• No results found

Bereikbaarheid van de (binnen)steden waarborgen

In document Jaarprogramma Kompas 2005 (pagina 62-71)

Deelprogramma S: Stedelijke Centra

S.6. Bereikbaarheid van de (binnen)steden waarborgen

Thema S.1.: Vroegtijdige ontwikkeling van stadslandschappen ten behoeve van wonen en werken

Met volop ruimte en relatief lage prijzen op een vrij ontspannen woningmarkt kent het Noorden een gunstige uitgangssituatie voor goed wonen.

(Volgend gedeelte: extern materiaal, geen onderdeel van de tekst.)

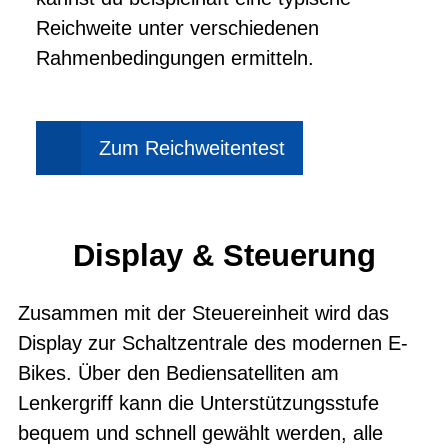
Reichweite unter verschiedenen
Rahmenbedingungen ermitteln.
Zum Reichweitentest
Display & Steuerung
Zusammen mit der Steuereinheit wird das
Display zur Schaltzentrale des modernen E-
Bikes. Über den Bediensatelliten am
Lenkergriff kann die Unterstützungsstufe
bequem und schnell gewählt werden, alle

Nogal eens wordt bij de keuze van woning aan het buitengebied de voorkeur gegeven boven de stad. Daardoor moeten landschappen en vitale agrarische gebieden langzaam maar zeker wijken voor dorpsuitbreidingen, terwijl het contrast tussen de ruimte en de stedelijke gebieden nu juist een voor het Noorden zo kenmerkende kwaliteit is. Het Noorden wil dan ook de aantrekkingskracht van de steden op woningzoekenden vergroten door te investeren in hoogwaardige woonlocaties. Deze locaties kenmerken zich door lage woningdichtheden, het samengaan van wonen en werken en het verweven van natuur en recreatie in de stad. Voorinvesteringen zijn nodig in landschappelijke elementen, de woningbouw wordt in het ontstane landschap ingepast.

Het verder ontwikkelen van stadslandschappen voor toekomstige woongebieden en

bedrijvenparken is vooral van belang voor de prioritaire steden Groningen, Leeuwarden, Assen en Emmen. Het gaat om voorinvesteringen in landschapsbouw, watersystemen/stedelijk waterbeheer, enzovoort. Hiervoor zijn geen EZ- of EFRO-middelen beschikbaar.

Het thema “Vroegtijdige ontwikkeling van stadslandschappen ten behoeve van wonen en werken”

is uitgewerkt in de volgende maatregel:

S.1.1. Voorinvesteren t.b.v. ontwikkeling stadslandschappen voor toekomstige woongebieden en bedrijvenparken

Realisering van stadslandschappen door het doen van landschappelijke ingrepen t.b.v. het creëren c.q. het in gang zetten van de ontwikkeling van nieuwe woon- en werkgebieden in de economische kernzones. Stadslandschappen kenmerken zich door de lage woningdichtheden (het aantal woningen per vierkante kilometer is klein), een samengaan van wonen en werken en het verweven van natuur en recreatie. Stadslandschappen bieden aantrekkelijke woon- en werklocaties.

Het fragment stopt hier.